- Directed by: Arjun
- Written by: Arjun
- Produced by: J. Ashok Kumar
- Starring: Kashinath; Archana; Tarun; Ruthu;
- Cinematography: Mallikarjuna
- Edited by: S. Prasad
- Music by: L. N. Shastri
- Production company: Ashok Films
- Release date: 8 February 2000;
- Country: India
- Language: Kannada

= Mava Mava Maduve Mado =

Mava Mava Maduve Mado is a 2000 Indian Kannada-language comedy drama film directed by Arjun and starring Kashinath, Tarun, Archana and Ruthu.

== Soundtrack ==

The music was composed by L. N. Shastri. The lyrics for the soundtrack were written by Arjun and K. Kalyan. The soundtrack album consist of nine tracks.

Track listing
| No. | Title | Singer(s) | Length |
|---|---|---|---|
| 1. | "Ee Hethordonde Drama" | Rajesh Krishnan, Mangala Ravi, Archana Udupa, Suma Shastri, L. N. Shastri, M. R. Ramesh | 4:15 |
| 2. | "Hakki Hakki" | Suresh Peters, L. N. Shastri | 4:33 |
| 3. | "Kaasilla Karimani Illa" | L. N. Shastri | 0:53 |
| 4. | "Maava Maava Maduve" | L. N. Shastri | 5:23 |
| 5. | "Marriage Andre" | L. N. Shastri | 1:44 |
| 6. | "Plastic Moldinga" | L. N. Shastri | 1:02 |
| 7. | "Sone Maleya Bennero" | Suma Shastri | 5:18 |
| 8. | "Sone Maleya Haniyella" | Suma Shastri, L. N. Shastri | 5:19 |
| 9. | "Usire Mellusire" | Rajesh Krishnan, Archana Udupa | 5:22 |
| Total length: |  |  | 33:49 |

== Reception ==
A critic from Deccan Herald wrote that "This flick is a big disappointment for Kashinath fans.

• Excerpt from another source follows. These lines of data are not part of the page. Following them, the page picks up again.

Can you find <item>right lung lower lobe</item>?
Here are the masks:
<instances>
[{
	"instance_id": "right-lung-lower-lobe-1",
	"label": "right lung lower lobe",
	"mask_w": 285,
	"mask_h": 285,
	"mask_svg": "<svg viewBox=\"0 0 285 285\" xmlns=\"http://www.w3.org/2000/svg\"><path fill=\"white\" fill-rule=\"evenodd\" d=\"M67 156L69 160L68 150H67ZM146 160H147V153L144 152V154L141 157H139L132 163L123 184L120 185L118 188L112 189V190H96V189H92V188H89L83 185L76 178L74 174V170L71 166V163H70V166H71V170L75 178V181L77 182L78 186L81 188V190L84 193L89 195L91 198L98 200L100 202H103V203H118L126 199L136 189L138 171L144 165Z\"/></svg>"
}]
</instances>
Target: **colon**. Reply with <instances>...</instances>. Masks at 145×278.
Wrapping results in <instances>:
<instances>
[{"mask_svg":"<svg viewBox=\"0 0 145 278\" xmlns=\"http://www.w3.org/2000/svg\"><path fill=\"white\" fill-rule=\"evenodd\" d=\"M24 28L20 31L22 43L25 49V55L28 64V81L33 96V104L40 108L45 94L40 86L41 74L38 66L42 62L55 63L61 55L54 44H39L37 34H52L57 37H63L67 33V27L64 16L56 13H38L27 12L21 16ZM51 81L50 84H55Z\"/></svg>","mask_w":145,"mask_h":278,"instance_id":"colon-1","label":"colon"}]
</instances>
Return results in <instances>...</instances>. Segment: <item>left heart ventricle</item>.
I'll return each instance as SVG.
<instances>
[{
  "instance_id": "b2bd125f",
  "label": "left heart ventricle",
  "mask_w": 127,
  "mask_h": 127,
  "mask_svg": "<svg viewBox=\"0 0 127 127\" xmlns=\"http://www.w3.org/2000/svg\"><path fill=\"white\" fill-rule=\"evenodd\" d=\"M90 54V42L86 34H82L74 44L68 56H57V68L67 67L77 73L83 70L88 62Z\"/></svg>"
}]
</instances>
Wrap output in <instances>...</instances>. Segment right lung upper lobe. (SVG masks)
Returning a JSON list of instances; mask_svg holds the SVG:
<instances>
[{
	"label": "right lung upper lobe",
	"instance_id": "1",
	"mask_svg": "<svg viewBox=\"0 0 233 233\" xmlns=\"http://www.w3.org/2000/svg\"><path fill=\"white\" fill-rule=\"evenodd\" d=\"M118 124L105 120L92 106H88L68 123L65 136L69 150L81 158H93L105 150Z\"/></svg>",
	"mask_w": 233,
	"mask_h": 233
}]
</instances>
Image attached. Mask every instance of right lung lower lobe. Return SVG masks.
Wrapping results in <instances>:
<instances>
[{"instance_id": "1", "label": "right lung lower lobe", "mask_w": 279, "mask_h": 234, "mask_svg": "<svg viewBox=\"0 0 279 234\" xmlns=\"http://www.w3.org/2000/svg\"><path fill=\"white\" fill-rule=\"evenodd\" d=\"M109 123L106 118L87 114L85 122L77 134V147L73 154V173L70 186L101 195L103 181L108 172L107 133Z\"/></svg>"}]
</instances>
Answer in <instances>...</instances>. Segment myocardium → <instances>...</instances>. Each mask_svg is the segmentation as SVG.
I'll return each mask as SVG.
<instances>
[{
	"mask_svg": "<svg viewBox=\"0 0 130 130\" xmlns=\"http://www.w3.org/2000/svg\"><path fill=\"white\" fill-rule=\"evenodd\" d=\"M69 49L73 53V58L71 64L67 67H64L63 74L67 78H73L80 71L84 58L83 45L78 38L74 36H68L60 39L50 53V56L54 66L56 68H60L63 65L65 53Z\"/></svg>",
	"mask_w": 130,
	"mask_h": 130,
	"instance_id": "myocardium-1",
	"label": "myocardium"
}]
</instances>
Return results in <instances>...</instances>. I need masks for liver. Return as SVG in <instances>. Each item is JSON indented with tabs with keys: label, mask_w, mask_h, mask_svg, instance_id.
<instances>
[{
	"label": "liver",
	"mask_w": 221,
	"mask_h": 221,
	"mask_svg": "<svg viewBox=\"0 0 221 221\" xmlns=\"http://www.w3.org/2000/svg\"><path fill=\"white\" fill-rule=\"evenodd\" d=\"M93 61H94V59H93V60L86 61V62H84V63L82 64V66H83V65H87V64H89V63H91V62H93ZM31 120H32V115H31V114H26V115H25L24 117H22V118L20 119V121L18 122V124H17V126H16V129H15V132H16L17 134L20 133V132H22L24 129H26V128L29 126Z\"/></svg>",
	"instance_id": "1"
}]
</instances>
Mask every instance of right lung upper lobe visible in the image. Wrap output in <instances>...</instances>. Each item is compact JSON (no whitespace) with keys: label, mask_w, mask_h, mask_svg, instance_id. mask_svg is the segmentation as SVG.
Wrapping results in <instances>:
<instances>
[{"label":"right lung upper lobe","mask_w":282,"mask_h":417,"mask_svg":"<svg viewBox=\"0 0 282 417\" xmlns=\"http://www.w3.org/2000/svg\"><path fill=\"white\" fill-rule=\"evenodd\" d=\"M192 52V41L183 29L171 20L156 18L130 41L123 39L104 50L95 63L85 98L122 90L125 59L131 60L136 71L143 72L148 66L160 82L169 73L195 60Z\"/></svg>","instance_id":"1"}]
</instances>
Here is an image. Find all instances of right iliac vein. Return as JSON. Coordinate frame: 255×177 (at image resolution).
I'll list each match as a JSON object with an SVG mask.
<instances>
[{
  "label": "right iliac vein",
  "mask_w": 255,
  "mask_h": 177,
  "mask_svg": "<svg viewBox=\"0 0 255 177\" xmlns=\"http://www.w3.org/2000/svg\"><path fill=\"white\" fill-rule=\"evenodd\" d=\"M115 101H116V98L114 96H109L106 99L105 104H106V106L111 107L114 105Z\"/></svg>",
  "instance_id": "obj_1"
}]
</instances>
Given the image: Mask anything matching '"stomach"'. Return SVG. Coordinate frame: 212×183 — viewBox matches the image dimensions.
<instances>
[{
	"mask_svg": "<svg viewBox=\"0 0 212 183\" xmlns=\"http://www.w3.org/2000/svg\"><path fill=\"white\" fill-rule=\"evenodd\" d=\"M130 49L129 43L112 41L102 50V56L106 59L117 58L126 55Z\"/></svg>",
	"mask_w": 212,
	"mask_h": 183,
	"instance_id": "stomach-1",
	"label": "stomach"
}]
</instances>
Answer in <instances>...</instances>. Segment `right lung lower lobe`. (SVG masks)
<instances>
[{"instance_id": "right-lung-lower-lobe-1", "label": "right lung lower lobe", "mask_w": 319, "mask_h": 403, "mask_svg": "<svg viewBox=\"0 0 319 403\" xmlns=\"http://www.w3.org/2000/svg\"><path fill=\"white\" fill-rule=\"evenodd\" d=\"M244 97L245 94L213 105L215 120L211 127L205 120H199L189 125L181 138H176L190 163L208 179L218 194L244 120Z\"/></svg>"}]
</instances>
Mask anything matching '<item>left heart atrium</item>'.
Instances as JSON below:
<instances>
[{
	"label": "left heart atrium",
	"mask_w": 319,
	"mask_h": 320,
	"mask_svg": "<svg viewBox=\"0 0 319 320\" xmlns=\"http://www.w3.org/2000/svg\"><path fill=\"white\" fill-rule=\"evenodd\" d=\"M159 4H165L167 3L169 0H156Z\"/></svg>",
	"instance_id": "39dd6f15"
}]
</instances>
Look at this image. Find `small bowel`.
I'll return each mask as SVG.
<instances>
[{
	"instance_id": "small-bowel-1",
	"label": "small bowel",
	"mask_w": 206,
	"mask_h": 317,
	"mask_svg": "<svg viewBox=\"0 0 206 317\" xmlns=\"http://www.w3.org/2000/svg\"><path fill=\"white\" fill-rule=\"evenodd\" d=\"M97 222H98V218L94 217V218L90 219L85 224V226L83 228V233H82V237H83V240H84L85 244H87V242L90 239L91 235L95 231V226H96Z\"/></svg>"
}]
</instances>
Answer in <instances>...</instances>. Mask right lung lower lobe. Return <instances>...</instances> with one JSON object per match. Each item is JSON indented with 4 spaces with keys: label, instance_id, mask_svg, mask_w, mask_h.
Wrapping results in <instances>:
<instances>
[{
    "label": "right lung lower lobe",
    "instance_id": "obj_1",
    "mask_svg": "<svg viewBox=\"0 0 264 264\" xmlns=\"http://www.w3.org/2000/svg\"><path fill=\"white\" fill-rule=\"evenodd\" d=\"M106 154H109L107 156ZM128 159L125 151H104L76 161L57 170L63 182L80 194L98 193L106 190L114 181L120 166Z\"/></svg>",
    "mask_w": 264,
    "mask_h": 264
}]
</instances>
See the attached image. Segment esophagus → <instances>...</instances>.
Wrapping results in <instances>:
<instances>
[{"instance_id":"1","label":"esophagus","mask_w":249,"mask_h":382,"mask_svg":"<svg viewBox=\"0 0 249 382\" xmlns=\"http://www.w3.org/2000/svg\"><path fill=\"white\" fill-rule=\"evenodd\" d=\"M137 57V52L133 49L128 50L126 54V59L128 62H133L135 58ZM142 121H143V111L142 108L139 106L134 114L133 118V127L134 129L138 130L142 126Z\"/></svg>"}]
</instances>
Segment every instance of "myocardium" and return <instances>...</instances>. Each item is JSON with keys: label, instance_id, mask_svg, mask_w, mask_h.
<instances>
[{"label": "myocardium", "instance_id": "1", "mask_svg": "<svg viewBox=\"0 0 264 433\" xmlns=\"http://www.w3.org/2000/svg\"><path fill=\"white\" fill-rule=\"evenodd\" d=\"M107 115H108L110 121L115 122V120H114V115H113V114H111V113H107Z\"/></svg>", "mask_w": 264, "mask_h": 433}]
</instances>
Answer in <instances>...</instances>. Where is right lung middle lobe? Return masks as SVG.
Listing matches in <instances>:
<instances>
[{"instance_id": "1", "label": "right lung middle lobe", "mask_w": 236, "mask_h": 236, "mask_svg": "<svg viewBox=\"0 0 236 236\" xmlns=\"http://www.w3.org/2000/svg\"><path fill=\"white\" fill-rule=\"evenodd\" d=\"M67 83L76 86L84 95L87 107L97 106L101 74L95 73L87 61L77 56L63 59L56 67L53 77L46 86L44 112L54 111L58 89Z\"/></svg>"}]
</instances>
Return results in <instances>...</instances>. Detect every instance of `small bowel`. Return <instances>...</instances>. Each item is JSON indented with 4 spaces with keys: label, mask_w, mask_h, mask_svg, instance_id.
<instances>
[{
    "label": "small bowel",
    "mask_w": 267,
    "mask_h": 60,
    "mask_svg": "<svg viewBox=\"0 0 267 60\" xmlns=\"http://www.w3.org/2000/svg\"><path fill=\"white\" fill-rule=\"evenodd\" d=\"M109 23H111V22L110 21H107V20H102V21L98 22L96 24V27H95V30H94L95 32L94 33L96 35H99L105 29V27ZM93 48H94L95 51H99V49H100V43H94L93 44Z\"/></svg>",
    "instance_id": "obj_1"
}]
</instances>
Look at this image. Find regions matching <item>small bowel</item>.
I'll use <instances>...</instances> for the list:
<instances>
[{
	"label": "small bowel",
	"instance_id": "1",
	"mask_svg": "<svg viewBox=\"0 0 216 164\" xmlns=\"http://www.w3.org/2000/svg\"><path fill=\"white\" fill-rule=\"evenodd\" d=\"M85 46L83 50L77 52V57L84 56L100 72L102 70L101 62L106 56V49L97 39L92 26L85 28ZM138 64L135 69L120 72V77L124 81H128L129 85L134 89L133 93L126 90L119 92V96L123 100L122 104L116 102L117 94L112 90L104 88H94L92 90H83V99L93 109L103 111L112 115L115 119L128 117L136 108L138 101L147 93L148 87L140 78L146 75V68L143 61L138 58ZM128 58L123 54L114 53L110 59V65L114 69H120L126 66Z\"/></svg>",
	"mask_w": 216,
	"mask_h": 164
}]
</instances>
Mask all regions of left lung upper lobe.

Though the story-line is comical and sounds interesting, the film is drab with director Arjun completely losing his grip over the narration. Otherwise, Mava Mava Maduve Mado would have been another typical Kashinath movie with all the masala ingredients and a few doses of social messages".